Following the common speech enhancement metrics, we adopt average SI-SNR, SDR, PESQ, and STOI improvement to evaluate the performance of multichannel speech enhancement. For a more comprehensive evaluation of the speech quality, we also report the performances under different SNRs of speech and noise to give a more comprehensive model assessment. The experimental results are summarized in Table 1, where the highlighted numbers with black are the best scores for each model. The results indicate that the performance of proposed method is better than other methods when tested at different SNRs, which verifies the effectiveness of the model. By assigning weight values to each channel frame by frame, using attention mechanism to learn the feature expression between channels, the proposed method leads to the best improvement in terms of four metrics. It learns from the magnitude spectrum and phase spectrum of the individual microphone signals and exploits the difference in the spatial characteristics of the speech and noise sources.

In the four kinds of microphone array structures designed in the experiment, we obtain 13.60 dB improvement in SI-SNR in the structure of 2 microphones with −10 dB SNR and 14.76 dB improvement in SI-SNR in the distributed 4-microphone array structure.

Another conclusion from the experimental results is that the array structure with four microphones is better than that with the two microphones, indicating that the more the channels are, the more the feature information can be provided to the speech enhancement model. In addition, compared with the other structures, the 4-channel distributed microphone array has the optimum performance. The SDR increase [15.24, 13.87], respectively, in SNR = −10 dB and −5 dB, and the performance improvement of the other structures are [14.16, 11.63], [14.79, 12.31], [14.32, 12.79], respectively. The distributed microphone array structure has advantages in obtaining the spatial characteristics of the entire cockpit due to the difference in the location of the speech source and the noise source, which is helpful to train a better beamforming filter.

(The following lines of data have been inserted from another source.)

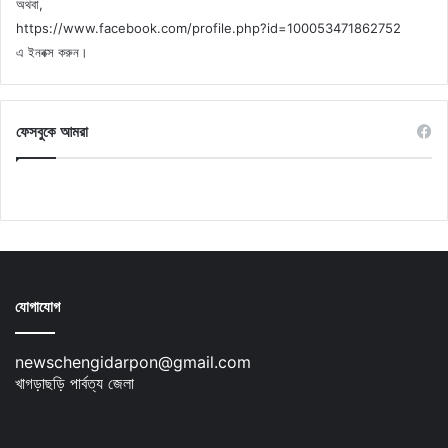
অথবা,
https://www.facebook.com/profile.php?id=100053471862752
এ ইনবক্স করুন।
ফেসবুকে আমরা
যোগাযোগ
newschengidarpon@gmail.com
খাগড়াছড়ি পার্বত্য জেলা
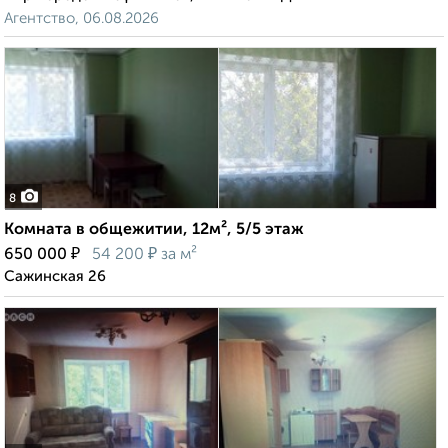
Агентство, 06.08.2026
8
Комната в общежитии, 12м², 5/5 этаж
₽
₽
650 000
54 200
за м²
Сажинская 26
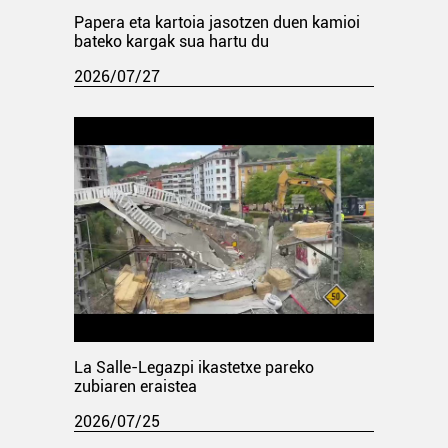
Papera eta kartoia jasotzen duen kamioi
bateko kargak sua hartu du
2026/07/27
La Salle-Legazpi ikastetxe pareko
zubiaren eraistea
2026/07/25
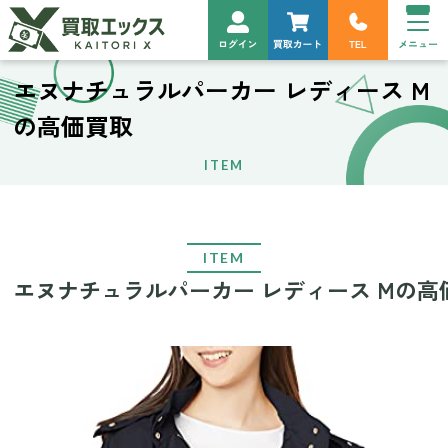
エヌナチュラルパーカー レディース M
の高価買取
ITEM
ITEM
エヌナチュラルパーカー レディース Mの高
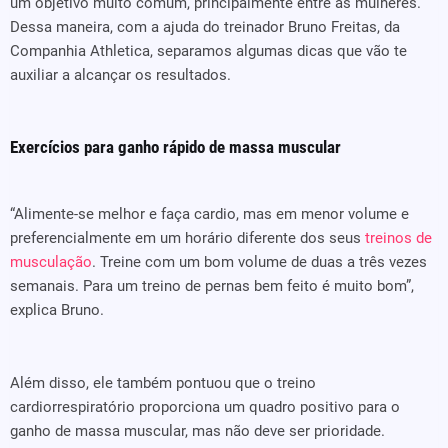
um objetivo muito comum, principalmente entre as mulheres.
Dessa maneira, com a ajuda do treinador Bruno Freitas, da
Companhia Athletica, separamos algumas dicas que vão te
auxiliar a alcançar os resultados.
Exercícios para ganho rápido de massa muscular
“Alimente-se melhor e faça cardio, mas em menor volume e
preferencialmente em um horário diferente dos seus
treinos de
musculação
. Treine com um bom volume de duas a três vezes
semanais. Para um treino de pernas bem feito é muito bom”,
explica Bruno.
Além disso, ele também pontuou que o treino
cardiorrespiratório proporciona um quadro positivo para o
ganho de massa muscular, mas não deve ser prioridade.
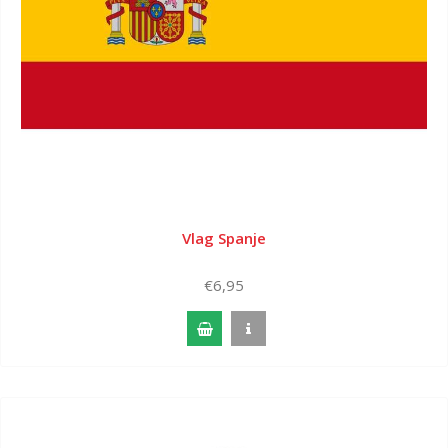
Vlag Spanje
€6,95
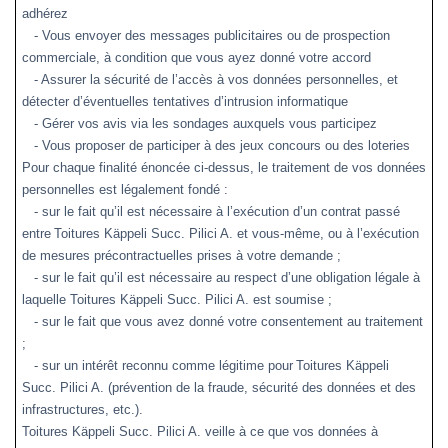
adhérez
- Vous envoyer des messages publicitaires ou de prospection
commerciale, à condition que vous ayez donné votre accord
- Assurer la sécurité de l’accès à vos données personnelles, et
détecter d’éventuelles tentatives d’intrusion informatique
- Gérer vos avis via les sondages auxquels vous participez
- Vous proposer de participer à des jeux concours ou des loteries
Pour chaque finalité énoncée ci-dessus, le traitement de vos données
personnelles est légalement fondé :
- sur le fait qu’il est nécessaire à l’exécution d’un contrat passé
entre
Toitures Käppeli Succ. Pilici A. et vous-même, ou à l’exécution
de mesures précontractuelles prises à votre demande ;
- sur le fait qu’il est nécessaire au respect d’une obligation légale à
laquelle Toitures Käppeli Succ. Pilici A. est soumise ;
- sur le fait que vous avez donné votre consentement au traitement
;
- sur un intérêt reconnu comme légitime pour
Toitures Käppeli
Succ. Pilici A.
(
prévention de la fraude, sécurité des données et des
infrastructures, etc.).
Toitures Käppeli Succ. Pilici A.
veille à ce que vos données à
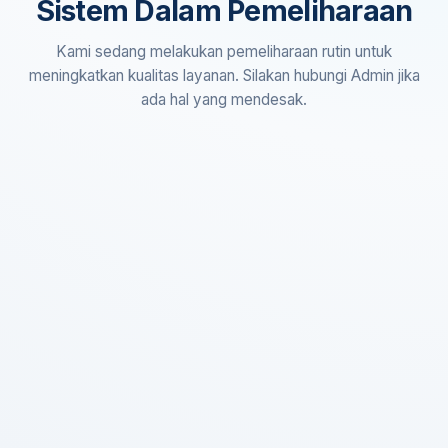
Sistem Dalam Pemeliharaan
Kami sedang melakukan pemeliharaan rutin untuk
meningkatkan kualitas layanan. Silakan hubungi Admin jika
ada hal yang mendesak.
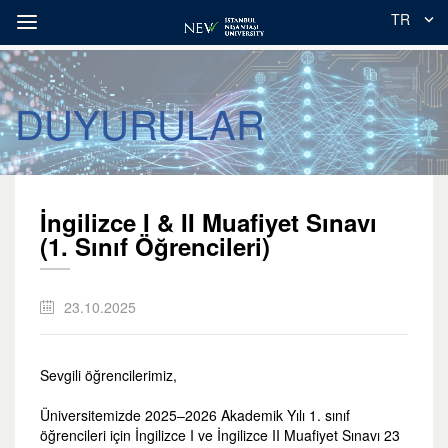
TR
DUYURULAR
İngilizce I & II Muafiyet Sınavı
(1. Sınıf Öğrencileri)
23.10.2025
Sevgili öğrencilerimiz,
Üniversitemizde 2025–2026 Akademik Yılı 1. sınıf
öğrencileri için İngilizce I ve İngilizce II Muafiyet Sınavı 23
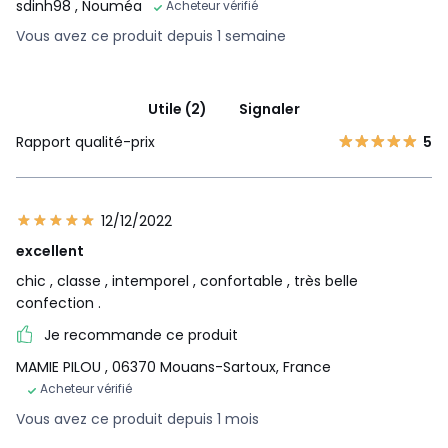
sdinh98
, Nouméa
Acheteur vérifié
Vous avez ce produit depuis 1 semaine
Utile (2)
Signaler
Rapport qualité-prix
5
12/12/2022
excellent
chic , classe , intemporel , confortable , très belle
confection .
Je recommande ce produit
MAMIE PILOU
, 06370 Mouans-Sartoux, France
Acheteur vérifié
Vous avez ce produit depuis 1 mois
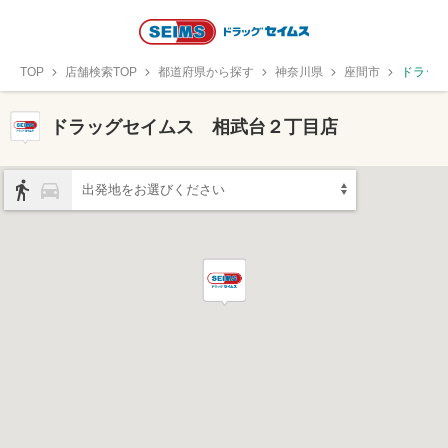
TOP
店舗検索TOP
都道府県から探す
神奈川県
座間市
ドラッ
ドラッグセイムス 相武台２丁目店
出発地をお選びください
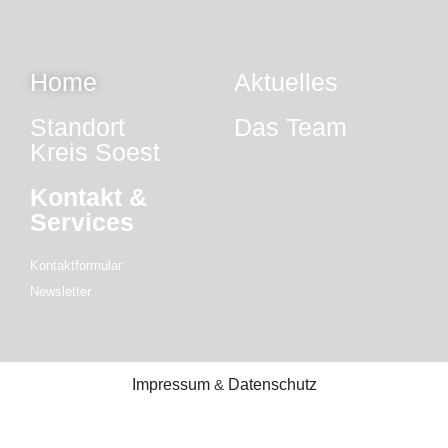
Home
Aktuelles
Standort
Das Team
Kreis Soest
Kontakt &
Services
Kontaktformular
Newsletter
Impressum
&
Datenschutz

Figure 6 is the speech spectrogram, including the pure speech spectrogram, the noisy speech spectrogram with SNR = −10 dB, and the speech spectrogram enhanced by four methods. The four methods have good noise reduction effects. Compared with the enhanced noise energy spectrum in the box, the method proposed in this paper has significant advantages. At the same time, compared with the enhanced speech spectrogram and pure speech spectrogram, the method did not cause speech damage and ensured the integrity of the speech signal.

5. Conclusions

This work proposed an interchannel attention mechanism frame by frame (IAF) method and jointed with the two-stage BiLSTM network to learn the spatial features directly from multichannel waveforms to solve the problem of multichannel speech enhancement in the car cockpit. Experimental results show the IAF method is more effective than the traditional NCC, MCS, and ICD method in learning spatial features directly from the multichannel speech waveforms. The proposed model based on four distributed microphone arrays obtains the optimal enhancement performance in terms of SDR, SI-SNR, STOI, and PESQ. The results indicated that the method is suitable for different structures of the microphone array and has good robustness. This work provided valuable conclusions for improving the performance of multichannel speech enhancement in the vehicle cockpit. In future work, we will explore the effect of the position of the voice source on the performance using the proposed method.

Data Availability

In order to facilitate the further research of other researchers, the LibriSpeech data in this article can be found at http://www.openslr.org/12/, the Volvo car noise data can be found at http://spib.linse.ufsc.br/noise.html, and the spsquare noise data can be found at https://zenodo.org/record/1227121#.YP0sjo4zZhG.

Conflicts of Interest

The authors declare no conflicts of interest.

Acknowledgments

This work was supported by the fund project of Education Department of Liaoning Province (nos. LJKZ0338 and LJ2020FWL001) and the Undergraduate Innovation and Entrepreneurship Training Project (no. 202110147019).